The most important necropolis as an archaeological site is the one found in the Puig des Molins. It is a complex of between 4 and 5 thousand hypogea (found), drilled into the slope of the mount. These are made up of the burial chamber, where the grave goods and the sarcophagus were located, and the entrance shaft. The chamber was sealed with a large slab and the well filled with earth. They were family burial places, and characteristics such as size varied depending on the family's financial capacity. The most recent dead were buried in the sarcophagi, moving the previous ones to the floor of the chamber. Both Romans and Islamic will take advantage of the Punic hypogea to bury themselves, both in the well and in the chamber. The continuous looting of grave goods over the centuries has led to the destruction of the thin underground walls that separate the hypogea in order to move between them more easily and discreetly. This has led to the connection of practically all the chambers, forming the hypogea a system of tunnels reminiscent of those in a cave. The burials are burial or cremation, depending on the time they were occupied.

In them grave goods have been found with hundreds of clay figures (the molds for setting the clay have even been discovered in other excavations). Some are representations of the deceased himself and others are of protective divinities and also of sacred animals. Along with them, amulets, vases with offerings, jewels (rarely), skylights as a lamp or lantern, votive hatchets and coins have been found. The divine representations almost always refer to Demeter and Korah. These goddesses received worship throughout the Mediterranean around the second half of the 5th century BCE. c.

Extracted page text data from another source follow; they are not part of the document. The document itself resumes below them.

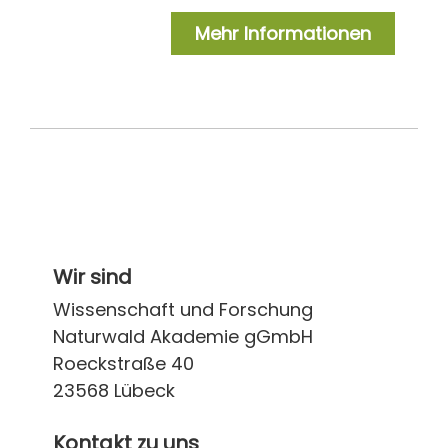
Mehr Informationen
Wir sind
Wissenschaft und Forschung
Naturwald Akademie gGmbH
Roeckstraße 40
23568 Lübeck
Kontakt zu uns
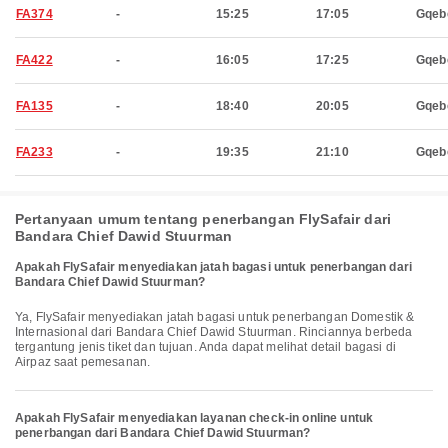
FA374
-
15:25
17:05
Gqeb
FA422
-
16:05
17:25
Gqeb
FA135
-
18:40
20:05
Gqeb
FA233
-
19:35
21:10
Gqeb
Pertanyaan umum tentang penerbangan FlySafair dari
Bandara Chief Dawid Stuurman
Apakah FlySafair menyediakan jatah bagasi untuk penerbangan dari
Bandara Chief Dawid Stuurman?
Ya, FlySafair menyediakan jatah bagasi untuk penerbangan Domestik &
Internasional dari Bandara Chief Dawid Stuurman. Rinciannya berbeda
tergantung jenis tiket dan tujuan. Anda dapat melihat detail bagasi di
Airpaz saat pemesanan.
Apakah FlySafair menyediakan layanan check-in online untuk
penerbangan dari Bandara Chief Dawid Stuurman?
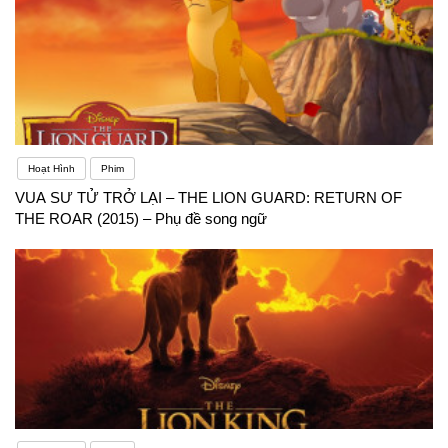
Hoạt Hình
Phim
VUA SƯ TỬ TRỞ LẠI – THE LION GUARD: RETURN OF
THE ROAR (2015) – Phụ đề song ngữ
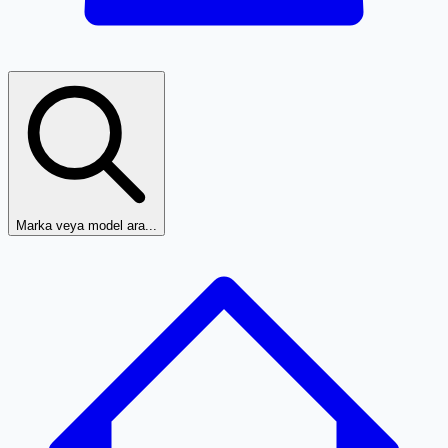
Marka veya model ara...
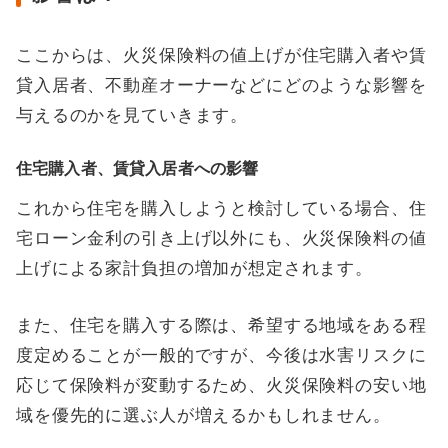
ここからは、火災保険料の値上げが住宅購入者や賃
貸入居者、不動産オーナーなどにどのような影響を
与えるのかを見ていきます。
住宅購入者、賃貸入居者への影響
これから住宅を購入しようと検討している場合、住
宅ローン金利の引き上げ以外にも、火災保険料の値
上げによる家計負担の増加が想定されます。
また、住宅を購入する際は、希望する地域をある程
度定めることが一般的ですが、今後は水害リスクに
応じて保険料が変動するため、火災保険料の安い地
域を優先的に選ぶ人が増えるかもしれません。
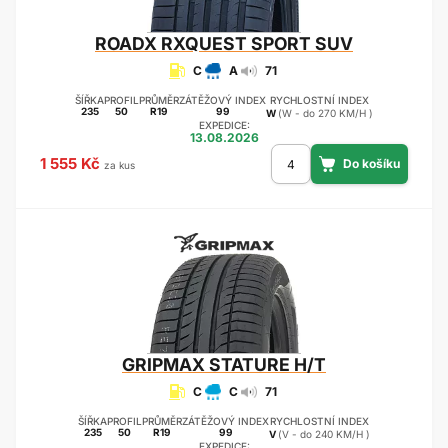
ROADX
RXQUEST SPORT SUV
C
A
71
ŠÍŘKA
PROFIL
PRŮMĚR
ZÁTĚŽOVÝ INDEX
RYCHLOSTNÍ INDEX
235
50
R19
99
W
(W - do 270 KM/H )
EXPEDICE:
13.08.2026
1 555 Kč
za kus
GRIPMAX
STATURE H/T
C
C
71
ŠÍŘKA
PROFIL
PRŮMĚR
ZÁTĚŽOVÝ INDEX
RYCHLOSTNÍ INDEX
235
50
R19
99
V
(V - do 240 KM/H )
EXPEDICE:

The representations of the deceased are sometimes male, with or without beard, and other times, the most numerous, are female. These are very decorated with a great ornamental wealth, all in clay. The styles of the figures, from the point of view of art, are of three kinds:

  • egyptizers
  • Punics (the most exuberant)
  • Greeks

The fact that the three styles are found is due to the fact that chronologically, the burials found go from the V century to. C. until Roman times.

The female figures generally wear a cloak adorned with great decoration of rosettes, palmettes, scrolls, flowers, scrolls and Greek and oriental themes. The arms were sewn apart and then glued together, sometimes open, other times offering and other times carrying symbols (like the figure in the image). Most of these figures are representations of goddesses, from Greek art because it is believed that over the centuries there was a great ethnic contribution from Magna Graecia (a name given in ancient times to the Greek colonies in southern Italy).

Female clay figure of the 5th or 4th century BC found in the Puig des Molins necropolis.

The image on the right of this page is a female figure made of clay. It is dated to the 5th or 4th century B.C. C. It was found in this necropolis of Puig d'els Molins. She wears a kálathos (or subterranean goddess hat) on her head, a type of crown that grants a divine status after death, as a kind of reward for the devotion that the deceased felt towards the goddess Ashtoreth (Astarte) of the Carthaginians. In her hands she holds a small pig (a symbol). She barely wears jewelry. She has a Semitic physiognomy and her ears are pierced to wear earrings, as well as the dividing cartilage of the nose to hang the ring worn by the Orientals. Other similar statuettes show several holes in her ears instead of just one. This piece is currently in the National Archaeological Museum of Spain, in Madrid.

The necropolis of Puig des Molins is part of the World Heritage Site called "Ibiza, Biodiversity and Culture", declared by Unesco in 1999.